The Maharashtra government has dragged wheelchair-bound former Delhi University professor G.N. Saibaba to the Supreme Court for the second time in as many years.
The State’s appeal against Tuesday’s acquittal of Mr. Saibaba, in jail since 2014 for offences under the Unlawful Activities (Prevention) Act linking him with Maoist groups, is a sequel of sorts to a train of events, which began in October 2022.
Also read: Explained | What is the case against former DU professor G.N. Saibaba?
Discharged in 2022
On October 14, 2022, the Bombay High Court discharged Mr. Saibaba in the case for lack of valid sanction under Section 45(1) of the Unlawful Activities (Prevention) Act, 1967 or the UAPA. The State had not lost time. It rushed to the top court the same evening, a Friday.
In an uncharacteristic move, that too concerning a State’s appeal against an order of discharge, the Supreme Court acquiesced to constitute a Special Bench of Justices M.R. Shah (now retired) and Bela M. Trivedi the very next day, a Saturday. The Bench went on to suspend the discharge order of the Bombay High Court Bench of Justices Rohit Deo and Anil Pansare.

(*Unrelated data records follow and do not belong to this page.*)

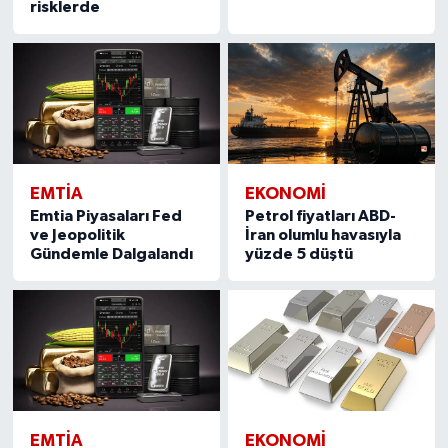
risklerde
EMTIA
EKONOMI
Emtia Piyasaları Fed
Petrol fiyatları ABD-
ve Jeopolitik
İran olumlu havasıyla
Gündemle Dalgalandı
yüzde 5 düştü
EMTIA
EKONOMI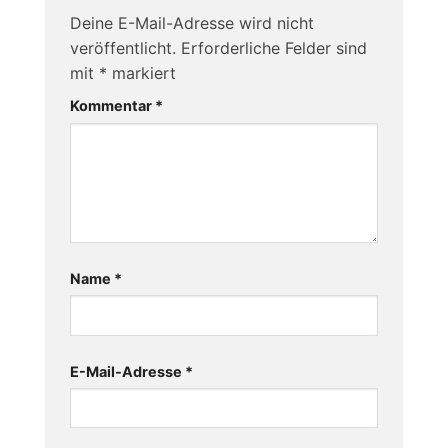
Deine E-Mail-Adresse wird nicht
veröffentlicht.
Erforderliche Felder sind
mit
*
markiert
Kommentar
*
Name
*
E-Mail-Adresse
*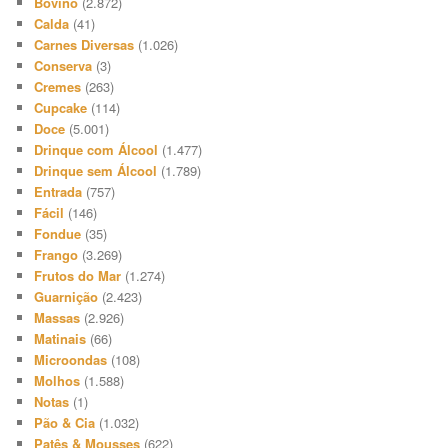
Bovino
(2.872)
Calda
(41)
Carnes Diversas
(1.026)
Conserva
(3)
Cremes
(263)
Cupcake
(114)
Doce
(5.001)
Drinque com Álcool
(1.477)
Drinque sem Álcool
(1.789)
Entrada
(757)
Fácil
(146)
Fondue
(35)
Frango
(3.269)
Frutos do Mar
(1.274)
Guarnição
(2.423)
Massas
(2.926)
Matinais
(66)
Microondas
(108)
Molhos
(1.588)
Notas
(1)
Pão & Cia
(1.032)
Patês & Mousses
(622)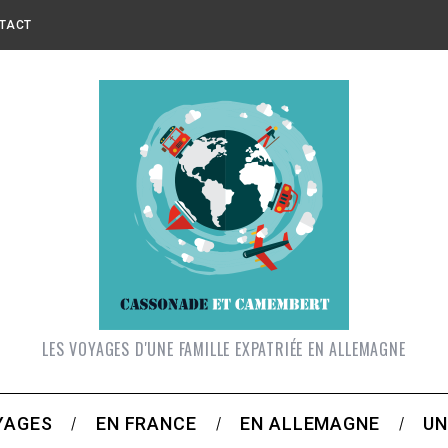
TACT
LES VOYAGES D'UNE FAMILLE EXPATRIÉE EN ALLEMAGNE
YAGES
EN FRANCE
EN ALLEMAGNE
UN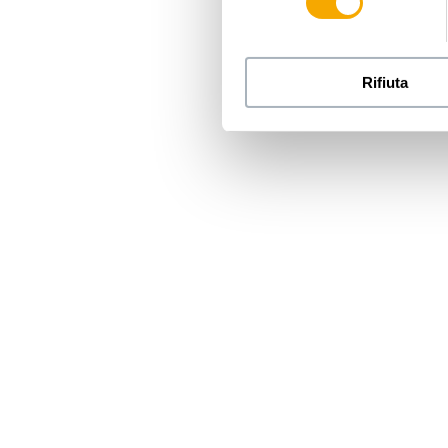
Rifiuta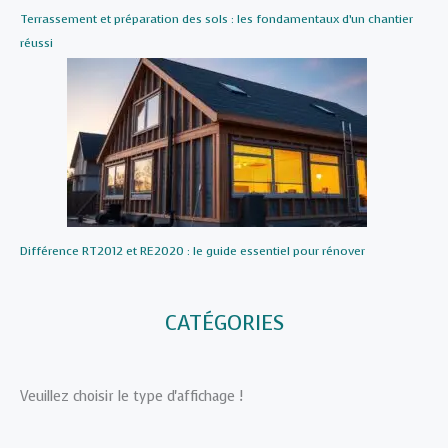
Terrassement et préparation des sols : les fondamentaux d’un chantier
réussi
Différence RT2012 et RE2020 : le guide essentiel pour rénover
CATÉGORIES
Veuillez choisir le type d'affichage !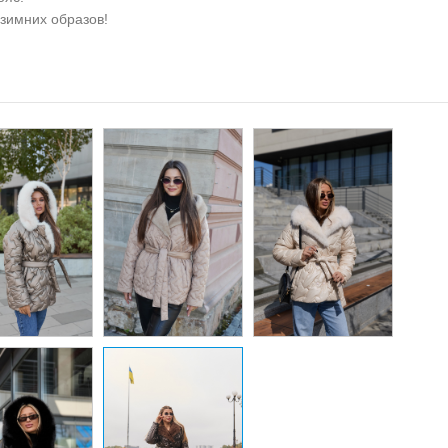
зимних образов!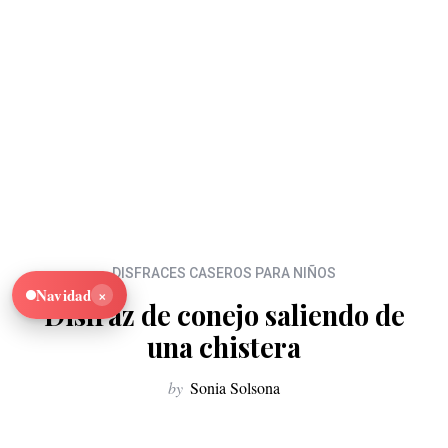
DISFRACES CASEROS PARA NIÑOS
×
Navidad
Disfraz de conejo saliendo de
una chistera
by
Sonia Solsona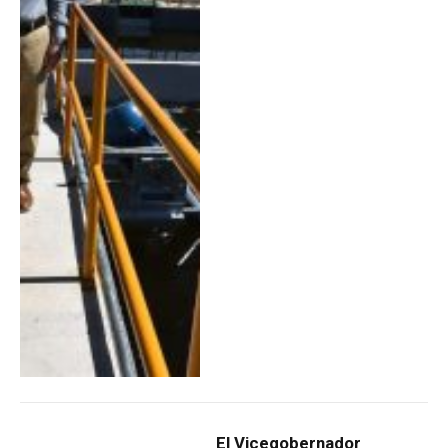
El Vicegobernador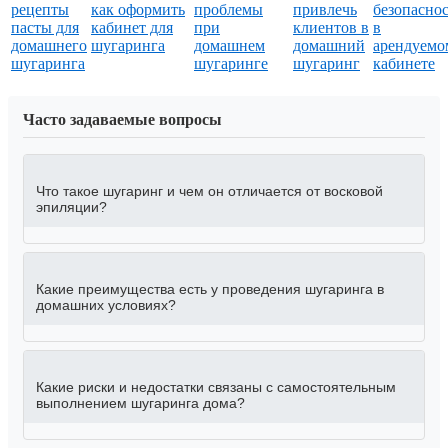
рецепты
как оформить
проблемы
привлечь
безопасно
пасты для
кабинет для
при
клиентов в
в
домашнего
шугаринга
домашнем
домашний
арендуемо
шугаринга
шугаринге
шугаринг
кабинете
Часто задаваемые вопросы
Что такое шугаринг и чем он отличается от восковой
эпиляции?
Какие преимущества есть у проведения шугаринга в
домашних условиях?
Какие риски и недостатки связаны с самостоятельным
выполнением шугаринга дома?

The Saturday Bench of the top court, in its October 15, 2022 order, said the “offences are very serious against the sovereignty and integrity of the country”. It surmised that the Division Bench of the High Court had “not at all dealt with and considered anything on the merits of the judgment” passed by the Sessions Court that sentenced Mr. Saibaba to life imprisonment in 2017. The decision of the Supreme Court, which came within 24 hours of the High Court’s discharge of the case against the 57-year-old paraplegic, had attracted criticism.
Months later, on April 19 last year, the Bench set aside the discharge order of the High Court. The Bench had reasoned that an appellate court (High Court) could not delve into the question of a valid sanction once an accused (Saibaba) was convicted by the Sessions Court. It had referred the case back to the Bombay High Court for a fresh round of hearing. It also requested the Bombay Chief Justice to allocate the case to a different Bench of the High Court for the sake of propriety.
However, almost a year later on Tuesday, the judicial gavel again struck in favour of Mr. Saibaba.
A Division Bench of Justices Vinay Joshi and Justice Valmiki S.A. Menezes, to which the case was allocated, agreed with the earlier High Court Bench on the invalidity of the sanction. They concluded that the sanction was both null and void. “The prosecution has failed to prove beyond reasonable doubt the case against the accused persons,” the HC Bench at Nagpur held.
During the October 2022 hearing, the State of Maharashtra had termed Mr. Saibaba the “brain” behind the alleged Maoist activities and his fellow accused were mere “foot soldiers”. The SC Bench had responded orally that “as far as terrorist activities are concerned, the brain plays a very important role… A brain for such activities is very dangerous”.
Mr. Saibaba’s lawyer, senior advocate R. Basant, had stressed that Mr. Saibaba was 90% physically disabled and had led a respectable life as a professor in the Delhi University. A further request to transfer Mr. Saibaba into house arrest on humanitarian grounds was also shot down by the court.
“These requests are coming very frequently from naxals, especially urban naxals… ‘allow me house arrest’... In UAPA offences, accused have to be kept confined. You don’t need to go somewhere to stab someone, you don’t need to go somewhere to shoot someone. House arrest is never an option,” Solicitor General Tushar Mehta, for Maharashtra, had reacted.